TASK REQUIREMENTS: Text in the records must be reproduced exactly, and pictures must be skipped.

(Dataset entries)
_____
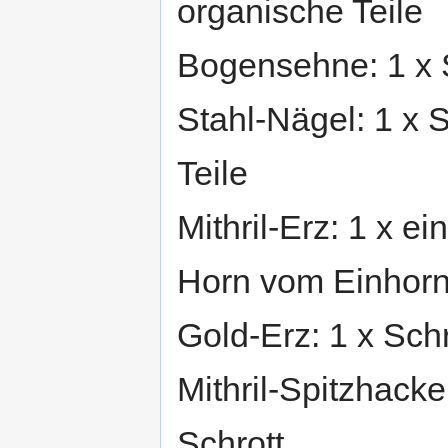
organische Teile
Bogensehne: 1 x 
Stahl-Nägel: 1 x S
Teile
Mithril-Erz: 1 x ei
Horn vom Einhorn:
Gold-Erz: 1 x Schr
Mithril-Spitzhacke 
Schrott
_____
RESPONSE:
organische Teile
Bogensehne: 1 x 
Stahl-Nägel: 1 x S
Teile
Mithril-Erz: 1 x ei
Horn vom Einhorn:
Gold-Erz: 1 x Schr
Mithril-Spitzhacke 
Schrott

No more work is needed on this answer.